> [Work order]: Determine how many lines of the material below include "Japonya", and reply with that number alone.

> [Exercise material]:

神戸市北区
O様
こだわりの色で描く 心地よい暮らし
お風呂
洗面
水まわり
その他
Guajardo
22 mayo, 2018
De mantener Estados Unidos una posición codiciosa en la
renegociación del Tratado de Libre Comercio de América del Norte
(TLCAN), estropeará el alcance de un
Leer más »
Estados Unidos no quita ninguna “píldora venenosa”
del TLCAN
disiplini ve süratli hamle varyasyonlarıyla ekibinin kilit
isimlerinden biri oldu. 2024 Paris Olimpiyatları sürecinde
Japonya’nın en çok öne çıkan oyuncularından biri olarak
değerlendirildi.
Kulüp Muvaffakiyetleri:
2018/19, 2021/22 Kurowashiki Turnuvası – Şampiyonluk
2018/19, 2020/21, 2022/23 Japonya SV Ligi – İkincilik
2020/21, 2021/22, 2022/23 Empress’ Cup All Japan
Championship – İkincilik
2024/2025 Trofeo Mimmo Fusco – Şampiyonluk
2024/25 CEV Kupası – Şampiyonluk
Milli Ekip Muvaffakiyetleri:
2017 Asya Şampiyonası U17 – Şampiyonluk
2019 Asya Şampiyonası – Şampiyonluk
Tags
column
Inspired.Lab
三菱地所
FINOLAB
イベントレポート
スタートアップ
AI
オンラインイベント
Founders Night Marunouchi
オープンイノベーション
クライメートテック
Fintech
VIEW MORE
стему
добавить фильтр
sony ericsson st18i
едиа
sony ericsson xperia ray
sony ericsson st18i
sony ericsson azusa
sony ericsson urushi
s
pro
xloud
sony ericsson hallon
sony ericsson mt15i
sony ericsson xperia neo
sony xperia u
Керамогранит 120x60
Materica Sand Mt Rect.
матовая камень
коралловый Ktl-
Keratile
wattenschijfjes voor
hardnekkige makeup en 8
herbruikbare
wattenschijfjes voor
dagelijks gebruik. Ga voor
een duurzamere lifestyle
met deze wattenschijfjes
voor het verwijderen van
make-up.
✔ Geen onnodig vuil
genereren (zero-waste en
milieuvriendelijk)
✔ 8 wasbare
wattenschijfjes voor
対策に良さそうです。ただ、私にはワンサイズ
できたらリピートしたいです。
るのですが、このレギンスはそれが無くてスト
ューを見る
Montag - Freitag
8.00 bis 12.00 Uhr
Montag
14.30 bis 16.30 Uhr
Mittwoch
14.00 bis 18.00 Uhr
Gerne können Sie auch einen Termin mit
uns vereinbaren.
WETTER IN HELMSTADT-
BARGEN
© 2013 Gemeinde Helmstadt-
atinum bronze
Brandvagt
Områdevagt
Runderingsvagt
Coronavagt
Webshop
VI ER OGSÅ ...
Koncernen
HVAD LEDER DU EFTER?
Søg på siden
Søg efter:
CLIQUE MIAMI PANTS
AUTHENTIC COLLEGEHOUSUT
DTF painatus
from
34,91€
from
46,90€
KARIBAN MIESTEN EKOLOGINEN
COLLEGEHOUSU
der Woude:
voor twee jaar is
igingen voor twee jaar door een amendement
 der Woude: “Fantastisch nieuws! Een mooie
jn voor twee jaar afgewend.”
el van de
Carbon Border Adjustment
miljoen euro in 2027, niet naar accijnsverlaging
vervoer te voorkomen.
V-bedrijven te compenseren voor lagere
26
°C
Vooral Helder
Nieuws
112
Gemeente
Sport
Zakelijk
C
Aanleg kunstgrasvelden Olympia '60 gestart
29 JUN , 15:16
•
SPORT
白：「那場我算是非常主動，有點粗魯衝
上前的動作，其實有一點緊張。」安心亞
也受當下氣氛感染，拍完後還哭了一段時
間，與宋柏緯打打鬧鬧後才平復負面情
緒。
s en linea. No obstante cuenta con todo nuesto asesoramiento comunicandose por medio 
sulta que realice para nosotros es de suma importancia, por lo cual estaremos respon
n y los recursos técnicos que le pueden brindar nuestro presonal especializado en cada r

> [Output of the task]: 2